Recently our certificates got expired and installed new TLS, MLS certificates.
After New certificates(TLS, MLS) installation SOAP to RFC scenario not working which was working earlier perfectly, where as AS2 scenarios are working perfectly for TLS and MLS with the same partner using these new certificates also AS2 working for other partners as well.
Partner is getting below error in soap to rfc scenario
This interface working fine before after our pi certificates tls & mls got expired we have installed new certificates also shared new certificates
to partner, then after we are getting this expection.
Is issuer CA trusted by PI? Is the certificate mapped to a valid user?
yes it is trusted, yes our partner certificate has mapped to the user and it has not changed we remained it same.
Is there a load balancer involved? If so, have you checked the configuration there?
What configuration need to be done here i am not sure, could you please tell
Regards
Pavan
Hi Pavan,
Which certificate is changed? PI SSL server certificate? or Sender Client Certificate?
You can check ICM trace to check details of SSL handshake, and xpi inspector / tshw trace for authentication on java server node.
A load balancer (e.g., WDP) may affect SSL scenario (e.g., SSL termination, etc).
Best regards,
Tom
Hi Tom,
Which certificate is changed? PI SSL server certificate? or Sender Client Certificate?
PI SSL certificate has changed and also mls certificate which has used for sign and decryption has changed
You can check ICM trace to check details of SSL handshake, and xpi inspector / tshw trace for authentication on java server node.
A load balancer (e.g., WDP) may affect SSL scenario (e.g., SSL termination, etc).
There is no load balancer involved, ICM traces are taken but couldn't identified exact issue based on that trace info and our xpi inpector not working while trying to collect traces it is starting, immediately stopping and generating 0 kb xpi trace file (tried undeploy and deploy) and our tshw also having some error below is the screen of the error in tshw.
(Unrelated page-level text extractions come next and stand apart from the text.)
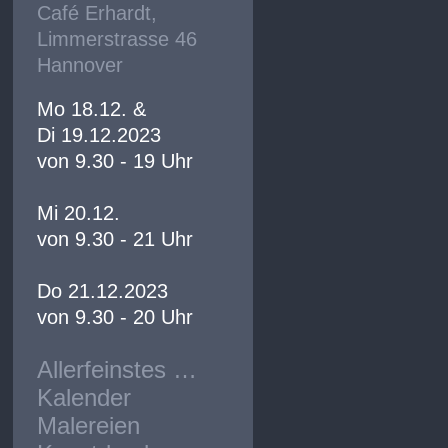
Café Erhardt,
Limmerstrasse 46
Hannover
Mo 18.12. &
Di 19.12.2023
von 9.30 - 19 Uhr
Mi 20.12.
von 9.30 - 21 Uhr
Do 21.12.2023
von 9.30 - 20 Uhr
Allerfeinstes …
Kalender
Malereien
[Thr 140171408381696] CCL[SSL]: Srv-0000816F: ServerHello: Negotiated cipher suite is TLS_RSA_WITH_AES128_GCM_SHA256 [ssl3_send_server_hello] [Thr 140171408381696] CCL[SSL]: Srv-0000816F: Sending own certificate [ssl3_output_cert_chain] [Thr 140171408381696] CCL[SSL]: Srv-0000816F: Own TLS certificate:
[Thr 140171408381696] CCL[SSL]: Srv-0000816F: Received message of type "Certificate" containing no certificates. [Thr 140171408381696] Renouncing client authentication: verification mode: 1
Please suggest
Hi Pavan,
Perhaps it's related to ssl/pse_provider parameter - default value should be ABAP.
Here Client is SAP ICH and Server is our SAP PI System. The VERIFY_CLIENT parameter was already set to '1', but this was working perfectly alright untill we renewed the certificates and installed the new set of certificates in STRUST.
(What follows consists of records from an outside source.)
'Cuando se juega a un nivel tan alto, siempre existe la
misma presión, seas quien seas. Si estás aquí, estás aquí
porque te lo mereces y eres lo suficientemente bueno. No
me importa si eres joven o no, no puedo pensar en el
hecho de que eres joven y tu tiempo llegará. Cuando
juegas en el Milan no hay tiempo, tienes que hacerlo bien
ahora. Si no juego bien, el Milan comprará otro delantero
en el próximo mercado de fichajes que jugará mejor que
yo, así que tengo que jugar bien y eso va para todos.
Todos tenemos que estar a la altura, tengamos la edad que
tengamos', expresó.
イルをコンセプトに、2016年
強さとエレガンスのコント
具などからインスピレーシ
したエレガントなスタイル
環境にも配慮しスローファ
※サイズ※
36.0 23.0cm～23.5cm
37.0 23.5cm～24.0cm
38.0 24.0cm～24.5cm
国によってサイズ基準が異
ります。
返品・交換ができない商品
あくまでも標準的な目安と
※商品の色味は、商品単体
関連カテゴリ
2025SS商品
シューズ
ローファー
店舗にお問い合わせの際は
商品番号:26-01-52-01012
The Certificates which you are talking about is the PI Server Certificate [CA <0>: CN=DigiCert Global Root CA, OU=
www.digicert.com
, O=DigiCert Inc, C=US] which we installed in STRUST and the client certificates of SAP ICH starts with m0128***.
Also one more point is that AS2 is working fine and no issues with the authentication after installing the new set of certificates.
Synchronous SOAP Scenarios:
Trigger Request from SAP ICH <-> SAP PI <-> Backend SAP System
please help.
Regards
Pavan
According to the ICM trace you attach to the incident, it seems ICM is only trust 1 CA, you can refer to below trace:
Offering 1 trusted CA(s) for client authentication:
CA <0>: CN=DigiCert Global Root CA, OU=
www.digicert.com
, O=DigiCert Inc, C=US
However, in your client certificate, the CA of root certificate (and intermediate certificates) are 2, they are "DigiCert SHA2 Secure Server CA", "DigiCert Global Root". The certificate of theses CAs should be imported to ICM_SSL_<instance_ID> view. If you can make sure the certificate is imported, you should also restart ICM. We are expecting to see ICM provides 2 trusted CAs for client authentication.
Besides, please check the VCLIENT profile parameter of ICM, according to ICM trace,
it seems that you have configured verification mode: 1
CCL[SSL]: Srv-000081A6:
Received message of type "Certificate" containing no certificates.
Renouncing client authentication: verification mode: 1
1: Means the server asks the client to transfer a certificate. If the client does not send a certificate, authentication is carried out by another method, for example, basic authentication (default setting).
In your case, client certificate is not sent to PI, and authentication is carried out by another method, for example, basic authentication (default setting). Hence I think, there might be issue with user password. You can check this point. Regarding why client is not sending the certificate, one possible reason is that ICM is not providing root certificate (and potentially all intermediate certificates) of the CA (Certification Authority) which has issued the X.509 Client Certificate.
Best regards,
Ray
Is issuer CA trusted by PI? Is the certificate mapped to a valid user?
Is there a load balancer involved? If so, have you checked the configuration there?